I’ve been a fan of Kate Atkinson’s since a couple of years ago, when I read her three Jackson Brodie mysteries and then Human Croquet. Teresa fell in love with her shortly thereafter, when she read the Brodie mysteries, Emotionally Weird, and Behind the Scenes at the Museum. Teresa’s review of this latter book, Atkinson’s debut novel, is terrific, and says all I could want to say about plot and voice, so go ahead, click through and read it, and then come back. I’ll wait, and then give you some of my own reactions to this marvelous and intricate novel.

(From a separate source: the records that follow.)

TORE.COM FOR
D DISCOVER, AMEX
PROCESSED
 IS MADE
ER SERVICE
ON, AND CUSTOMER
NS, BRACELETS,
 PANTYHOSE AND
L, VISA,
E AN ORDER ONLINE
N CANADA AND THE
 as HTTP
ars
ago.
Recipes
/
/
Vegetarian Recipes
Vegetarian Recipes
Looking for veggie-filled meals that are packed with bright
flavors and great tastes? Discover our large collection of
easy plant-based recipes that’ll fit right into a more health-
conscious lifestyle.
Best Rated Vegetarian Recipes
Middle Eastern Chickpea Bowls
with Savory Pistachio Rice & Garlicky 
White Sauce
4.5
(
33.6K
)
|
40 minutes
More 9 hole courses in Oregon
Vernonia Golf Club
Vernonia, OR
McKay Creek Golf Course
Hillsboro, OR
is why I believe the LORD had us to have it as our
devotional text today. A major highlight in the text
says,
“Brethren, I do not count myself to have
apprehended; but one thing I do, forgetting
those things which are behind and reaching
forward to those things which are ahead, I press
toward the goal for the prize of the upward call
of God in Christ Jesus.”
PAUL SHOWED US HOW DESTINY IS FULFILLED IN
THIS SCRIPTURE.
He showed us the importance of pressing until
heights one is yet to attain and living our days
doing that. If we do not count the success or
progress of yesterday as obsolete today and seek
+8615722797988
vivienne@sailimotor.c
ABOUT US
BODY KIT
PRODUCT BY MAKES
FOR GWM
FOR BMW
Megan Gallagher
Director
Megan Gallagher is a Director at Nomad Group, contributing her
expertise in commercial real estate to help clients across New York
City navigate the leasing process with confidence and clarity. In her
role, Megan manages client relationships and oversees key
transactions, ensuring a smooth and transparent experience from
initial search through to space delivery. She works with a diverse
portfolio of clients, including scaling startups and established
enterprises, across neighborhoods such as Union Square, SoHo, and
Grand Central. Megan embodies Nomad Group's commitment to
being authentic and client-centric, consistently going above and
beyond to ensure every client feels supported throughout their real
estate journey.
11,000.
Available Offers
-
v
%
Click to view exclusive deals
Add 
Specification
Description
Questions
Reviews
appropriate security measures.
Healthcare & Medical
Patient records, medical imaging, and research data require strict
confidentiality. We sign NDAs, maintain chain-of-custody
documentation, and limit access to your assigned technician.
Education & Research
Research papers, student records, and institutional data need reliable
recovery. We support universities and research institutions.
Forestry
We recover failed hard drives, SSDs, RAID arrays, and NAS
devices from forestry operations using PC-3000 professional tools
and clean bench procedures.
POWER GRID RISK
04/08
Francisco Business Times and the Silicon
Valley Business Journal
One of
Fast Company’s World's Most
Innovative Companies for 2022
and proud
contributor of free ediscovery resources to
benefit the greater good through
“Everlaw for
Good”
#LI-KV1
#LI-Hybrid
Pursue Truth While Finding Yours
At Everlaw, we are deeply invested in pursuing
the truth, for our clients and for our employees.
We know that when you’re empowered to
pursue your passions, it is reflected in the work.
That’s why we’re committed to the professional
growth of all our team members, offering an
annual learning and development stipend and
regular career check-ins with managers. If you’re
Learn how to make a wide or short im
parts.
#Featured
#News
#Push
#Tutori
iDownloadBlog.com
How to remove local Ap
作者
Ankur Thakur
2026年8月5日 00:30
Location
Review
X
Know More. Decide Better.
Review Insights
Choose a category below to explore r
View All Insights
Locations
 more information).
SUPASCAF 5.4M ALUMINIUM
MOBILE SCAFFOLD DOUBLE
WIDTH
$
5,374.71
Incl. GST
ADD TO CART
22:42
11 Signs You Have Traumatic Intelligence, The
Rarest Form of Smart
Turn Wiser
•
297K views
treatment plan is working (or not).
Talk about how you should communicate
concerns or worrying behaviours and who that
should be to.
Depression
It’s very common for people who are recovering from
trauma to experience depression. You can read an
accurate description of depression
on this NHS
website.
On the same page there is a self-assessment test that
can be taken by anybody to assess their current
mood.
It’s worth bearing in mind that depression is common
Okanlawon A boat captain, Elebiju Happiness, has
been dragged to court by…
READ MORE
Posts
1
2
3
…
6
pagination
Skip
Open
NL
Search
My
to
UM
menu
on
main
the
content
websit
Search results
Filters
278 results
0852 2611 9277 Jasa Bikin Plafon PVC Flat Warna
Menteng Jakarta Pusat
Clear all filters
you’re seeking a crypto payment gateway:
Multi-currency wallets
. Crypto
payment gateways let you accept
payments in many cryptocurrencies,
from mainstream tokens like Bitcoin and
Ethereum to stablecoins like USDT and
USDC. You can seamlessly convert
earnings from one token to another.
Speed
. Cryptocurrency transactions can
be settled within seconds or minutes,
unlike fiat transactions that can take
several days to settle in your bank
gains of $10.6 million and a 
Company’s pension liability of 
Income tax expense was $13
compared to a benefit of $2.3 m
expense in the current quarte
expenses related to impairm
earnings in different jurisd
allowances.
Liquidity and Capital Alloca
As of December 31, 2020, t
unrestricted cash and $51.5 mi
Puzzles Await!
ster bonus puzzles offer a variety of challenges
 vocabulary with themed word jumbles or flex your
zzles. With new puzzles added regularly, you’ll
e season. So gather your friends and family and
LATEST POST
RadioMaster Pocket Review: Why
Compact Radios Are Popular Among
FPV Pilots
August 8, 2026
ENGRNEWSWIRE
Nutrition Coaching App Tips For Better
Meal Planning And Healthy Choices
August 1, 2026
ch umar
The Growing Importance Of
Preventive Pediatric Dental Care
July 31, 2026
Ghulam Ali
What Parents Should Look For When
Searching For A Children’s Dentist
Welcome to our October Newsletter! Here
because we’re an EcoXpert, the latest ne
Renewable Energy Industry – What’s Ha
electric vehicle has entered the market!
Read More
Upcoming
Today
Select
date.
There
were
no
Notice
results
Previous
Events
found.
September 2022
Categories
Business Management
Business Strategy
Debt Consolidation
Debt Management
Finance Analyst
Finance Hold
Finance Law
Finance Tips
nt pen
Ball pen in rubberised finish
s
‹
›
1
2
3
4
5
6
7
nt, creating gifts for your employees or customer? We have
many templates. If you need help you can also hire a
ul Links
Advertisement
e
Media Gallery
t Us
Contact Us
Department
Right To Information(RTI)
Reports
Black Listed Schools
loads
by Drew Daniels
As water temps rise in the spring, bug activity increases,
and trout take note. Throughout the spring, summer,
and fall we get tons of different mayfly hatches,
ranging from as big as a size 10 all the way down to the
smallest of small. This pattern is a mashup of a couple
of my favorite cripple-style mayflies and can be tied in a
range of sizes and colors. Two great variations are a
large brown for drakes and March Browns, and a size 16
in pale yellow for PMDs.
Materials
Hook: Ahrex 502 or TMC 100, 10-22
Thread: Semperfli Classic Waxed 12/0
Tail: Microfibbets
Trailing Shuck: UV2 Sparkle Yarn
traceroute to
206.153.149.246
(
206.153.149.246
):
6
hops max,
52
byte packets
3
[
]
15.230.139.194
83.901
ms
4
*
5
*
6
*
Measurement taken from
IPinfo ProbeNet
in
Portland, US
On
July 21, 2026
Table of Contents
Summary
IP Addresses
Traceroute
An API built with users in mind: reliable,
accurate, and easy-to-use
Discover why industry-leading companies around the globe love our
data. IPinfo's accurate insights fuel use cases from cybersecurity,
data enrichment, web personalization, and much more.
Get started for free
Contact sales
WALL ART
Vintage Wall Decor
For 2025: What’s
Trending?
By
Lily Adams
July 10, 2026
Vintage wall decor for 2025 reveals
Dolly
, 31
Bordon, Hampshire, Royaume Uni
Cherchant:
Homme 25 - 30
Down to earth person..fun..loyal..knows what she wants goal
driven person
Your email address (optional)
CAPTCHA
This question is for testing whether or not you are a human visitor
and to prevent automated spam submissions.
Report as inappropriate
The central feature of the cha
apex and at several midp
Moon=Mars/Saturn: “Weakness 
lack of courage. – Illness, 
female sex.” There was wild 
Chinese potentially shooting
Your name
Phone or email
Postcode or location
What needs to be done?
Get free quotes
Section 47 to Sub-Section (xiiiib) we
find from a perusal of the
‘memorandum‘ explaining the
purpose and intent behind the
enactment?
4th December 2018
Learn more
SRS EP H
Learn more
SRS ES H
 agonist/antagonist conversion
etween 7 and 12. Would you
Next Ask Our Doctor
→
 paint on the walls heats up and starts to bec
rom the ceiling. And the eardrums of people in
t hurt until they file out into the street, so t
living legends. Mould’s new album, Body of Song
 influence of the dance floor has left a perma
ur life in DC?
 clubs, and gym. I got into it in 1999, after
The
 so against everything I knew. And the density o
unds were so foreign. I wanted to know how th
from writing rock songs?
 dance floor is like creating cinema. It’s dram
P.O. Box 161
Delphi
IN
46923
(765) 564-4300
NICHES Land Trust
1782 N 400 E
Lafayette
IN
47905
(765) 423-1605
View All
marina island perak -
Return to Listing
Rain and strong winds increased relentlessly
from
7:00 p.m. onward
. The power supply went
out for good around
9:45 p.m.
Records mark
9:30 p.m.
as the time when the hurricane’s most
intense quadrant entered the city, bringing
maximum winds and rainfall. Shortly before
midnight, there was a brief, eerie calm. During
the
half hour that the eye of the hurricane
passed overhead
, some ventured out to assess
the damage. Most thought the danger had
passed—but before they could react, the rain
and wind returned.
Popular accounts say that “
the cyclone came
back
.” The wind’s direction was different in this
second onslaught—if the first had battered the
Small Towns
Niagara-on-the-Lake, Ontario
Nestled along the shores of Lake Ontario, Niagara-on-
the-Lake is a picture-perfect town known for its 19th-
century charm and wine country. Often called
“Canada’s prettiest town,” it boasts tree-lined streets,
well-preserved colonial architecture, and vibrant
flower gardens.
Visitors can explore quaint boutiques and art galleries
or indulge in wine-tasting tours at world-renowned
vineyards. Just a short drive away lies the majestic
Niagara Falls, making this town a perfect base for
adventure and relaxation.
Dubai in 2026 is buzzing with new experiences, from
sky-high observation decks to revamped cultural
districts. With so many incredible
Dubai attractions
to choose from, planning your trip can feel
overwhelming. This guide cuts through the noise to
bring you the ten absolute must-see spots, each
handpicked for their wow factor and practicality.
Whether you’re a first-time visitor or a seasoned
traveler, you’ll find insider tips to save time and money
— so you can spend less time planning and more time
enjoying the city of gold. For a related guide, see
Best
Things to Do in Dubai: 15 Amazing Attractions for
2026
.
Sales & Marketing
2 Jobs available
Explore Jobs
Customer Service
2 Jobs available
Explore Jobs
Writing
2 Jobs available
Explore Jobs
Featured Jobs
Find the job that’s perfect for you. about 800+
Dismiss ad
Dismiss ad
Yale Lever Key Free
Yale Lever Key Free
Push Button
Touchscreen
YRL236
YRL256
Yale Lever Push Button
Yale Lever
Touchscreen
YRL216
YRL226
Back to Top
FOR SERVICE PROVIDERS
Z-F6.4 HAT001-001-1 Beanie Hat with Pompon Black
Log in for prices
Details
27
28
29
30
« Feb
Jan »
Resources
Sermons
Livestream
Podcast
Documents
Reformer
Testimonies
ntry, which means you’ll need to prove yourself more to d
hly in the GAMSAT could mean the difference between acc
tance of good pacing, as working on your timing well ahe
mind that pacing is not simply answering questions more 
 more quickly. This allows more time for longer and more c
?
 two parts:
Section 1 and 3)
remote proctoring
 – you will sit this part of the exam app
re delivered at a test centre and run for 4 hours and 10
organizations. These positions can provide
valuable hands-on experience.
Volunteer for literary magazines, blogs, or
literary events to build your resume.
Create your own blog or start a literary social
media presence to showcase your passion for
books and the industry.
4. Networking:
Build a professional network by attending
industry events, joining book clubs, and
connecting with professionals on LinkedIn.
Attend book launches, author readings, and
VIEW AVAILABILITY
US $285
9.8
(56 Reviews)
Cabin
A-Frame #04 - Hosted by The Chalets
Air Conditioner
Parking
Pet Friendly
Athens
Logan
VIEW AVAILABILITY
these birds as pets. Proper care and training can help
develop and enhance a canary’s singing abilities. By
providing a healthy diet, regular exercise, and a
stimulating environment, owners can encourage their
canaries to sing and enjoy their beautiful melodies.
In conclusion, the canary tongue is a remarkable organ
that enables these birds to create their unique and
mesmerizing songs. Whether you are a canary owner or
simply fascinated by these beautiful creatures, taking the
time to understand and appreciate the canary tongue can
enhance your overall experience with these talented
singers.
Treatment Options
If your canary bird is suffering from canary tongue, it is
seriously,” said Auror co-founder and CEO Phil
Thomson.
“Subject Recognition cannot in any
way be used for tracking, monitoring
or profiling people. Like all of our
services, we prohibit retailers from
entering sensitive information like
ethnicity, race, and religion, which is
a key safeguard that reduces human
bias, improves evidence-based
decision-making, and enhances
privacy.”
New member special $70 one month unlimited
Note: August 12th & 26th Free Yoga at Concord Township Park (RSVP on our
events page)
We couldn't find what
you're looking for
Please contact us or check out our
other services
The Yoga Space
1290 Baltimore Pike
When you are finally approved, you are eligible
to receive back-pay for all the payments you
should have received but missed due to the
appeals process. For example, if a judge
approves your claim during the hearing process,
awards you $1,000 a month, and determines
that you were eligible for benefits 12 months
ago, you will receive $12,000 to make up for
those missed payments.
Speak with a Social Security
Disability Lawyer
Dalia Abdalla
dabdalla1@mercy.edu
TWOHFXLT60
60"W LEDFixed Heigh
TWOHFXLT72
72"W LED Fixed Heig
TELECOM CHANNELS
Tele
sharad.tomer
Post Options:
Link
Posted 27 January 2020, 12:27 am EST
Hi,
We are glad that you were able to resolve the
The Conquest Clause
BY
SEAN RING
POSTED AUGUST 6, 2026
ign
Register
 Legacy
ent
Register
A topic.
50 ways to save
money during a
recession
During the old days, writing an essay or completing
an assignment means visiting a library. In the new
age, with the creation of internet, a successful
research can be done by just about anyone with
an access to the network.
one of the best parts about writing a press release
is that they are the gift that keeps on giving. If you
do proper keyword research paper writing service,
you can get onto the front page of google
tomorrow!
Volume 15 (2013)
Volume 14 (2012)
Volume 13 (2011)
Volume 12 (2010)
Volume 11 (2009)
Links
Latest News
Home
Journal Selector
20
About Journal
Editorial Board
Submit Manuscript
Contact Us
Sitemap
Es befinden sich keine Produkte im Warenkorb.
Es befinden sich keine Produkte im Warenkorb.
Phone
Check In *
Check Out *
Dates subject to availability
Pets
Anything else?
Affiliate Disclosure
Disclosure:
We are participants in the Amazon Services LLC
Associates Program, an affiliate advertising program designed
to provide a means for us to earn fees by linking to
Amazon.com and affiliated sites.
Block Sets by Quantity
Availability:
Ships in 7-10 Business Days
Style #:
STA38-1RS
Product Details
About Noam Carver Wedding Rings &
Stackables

I have frequently run into this problem, where the blurbs on a book jacket will give me the idea that a book is terribly funny, and then when I read it I find the primary tone melancholy or even outright sad. In the comments of his recent discussion of Trollope, Amateur Reader suggested that “comic” and “heartbreaking” are not necessarily at odds, and that’s certainly true of Behind the Scenes at the Museum.
One of the main motifs that winds its way through the book — the one I loved the best — was that of the “woman lost in time.” The irrepressible Ruby Lennox describes generation after generation of women who have lost their identity or been subsumed to others or been forgotten for other reasons. Not one you play for belly laughs. Yet even when it’s heartbreaking (war, bad marriages, the death of children) it’s never grim or sentimental, partly because of the voice Teresa represents so well, and partly because Ruby (or rather, Atkinson) takes such a vivid interest in each character. Each individual has a story: a beginning, a middle, an end. There are no bit parts. The fact that the book starts with that hilarious bit about Ruby’s conception confirms it: we all take center stage for someone, even if only for ourselves.
One thing I noticed, reading this book, is that Atkinson presents the nature of the world itself as dangerous for her women (and, to a slightly lesser extent, for her men as well.) Each element offers death: fire, water, earth, air. There isn’t any escape from it, except to the relative peace of Canada, and even then, time is master. Still, the book is never fatalistic or depressing. There’s a healing sense to all this knowledge, and to the self-discovery that accompanies it.
I think Kate Atkinson is a marvel: her writing always seems to be exactly what’s needed, even if you don’t know, going in, what that is. Even when her writing sparkles and jumps and experiments, it never gets in its own way. I can’t believe how quickly she’s become a solid favorite of mine. Long may it last.